La chute du fait majoritaire et la multiplication des gouvernements minoritaires révèlent une mutation profonde de la Ve République. Entre usage répété du 49-3 et dissolutions hasardeuses, la France redécouvre sa nature parlementaire, mais sans en avoir encore assumé la culture du compromis.
Le déclin d’un pilier de la Ve République
49-3 ici, 49-1 là : chaque fois, c’est l’absence de confiance qui signe la disparition du « fait majoritaire », cette divine surprise des débuts de la Ve République évoquée par Bastien François. Après plus de soixante ans d’habitude institutionnelle, les acteurs politiques peinent à s’en détacher.
Dès 2023, lors de la réforme des retraites, le constitutionnaliste Denis Baranger en avait souligné les conséquences. Les législatives de 2024 n’ont fait qu’aggraver les fractures apparues en 2022. Les outils du parlementarisme rationalisé ne suffisent plus : on redécouvre la nature parlementaire d’un régime que la présidentialisation avait masquée, au prix de gouvernements fragiles et minoritaires, faute de coalitions assumées.
Une crise de régime lente mais réelle
La dissolution précipitée de juin 2024 a ouvert un cycle d’instabilité qui s’apparente à une crise de régime lente. Lente, car sans rupture brutale ; réelle, car elle affaiblit chaque jour la capacité du pays à se gouverner. Cette fragilité surgit alors que la France doit prendre des décisions cruciales : consolidation budgétaire, investissement militaire, action climatique, affirmation de sa voix en Europe face aux États-Unis.
Le défi des coalitions
La question centrale est désormais celle de la culture du compromis. Dans la plupart des démocraties européennes, la négociation et les coalitions sont la règle. En France, l’histoire du fait majoritaire a dispensé les partis de cet apprentissage. Mais sans cette mue, le pays restera enfermé dans une zone grise, balloté entre gouvernements précaires et contestations sociales répétées.
La piste de la proportionnelle
Une évolution vers un mode de scrutin proportionnel pourrait rééquilibrer la représentation nationale et dispenser les partis d’alliances pré-électorales artificielles. Elle favoriserait des coalitions construites après le vote, comme en Allemagne, en Espagne ou en Italie. Ce changement n’effacerait pas toutes les difficultés, mais il obligerait les forces politiques françaises à entrer dans une logique de coopération durable.
Deux scénarios pour l’avenir
L’avenir institutionnel oscille entre deux chemins.
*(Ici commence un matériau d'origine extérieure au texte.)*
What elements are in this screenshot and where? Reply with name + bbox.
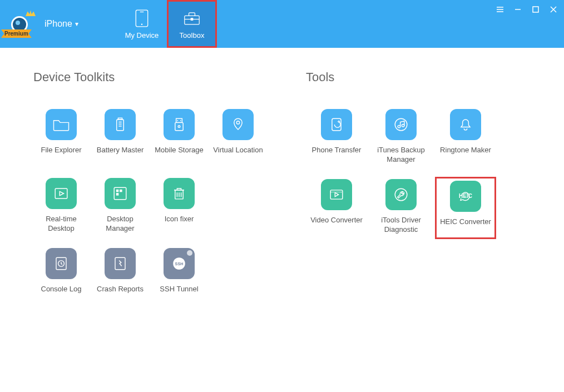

Le premier serait celui d’une Ve République « parlementarisée » de fait, où l’exécutif gouvernerait par compromis instables et accords ponctuels. Le second serait celui d’une réforme constitutionnelle ambitieuse, ouvrant vers une VIe République adaptée à un paysage fragmenté : proportionnelle renforcée, rôle présidentiel redéfini, et partage plus équilibré du pouvoir entre exécutif et législatif.
Dans les deux cas, la France ne pourra indéfiniment s’accrocher au mythe disparu du fait majoritaire. Elle devra accepter la logique parlementaire qui s’impose à elle, au risque, sinon, de voir sa démocratie s’enliser dans une instabilité chronique.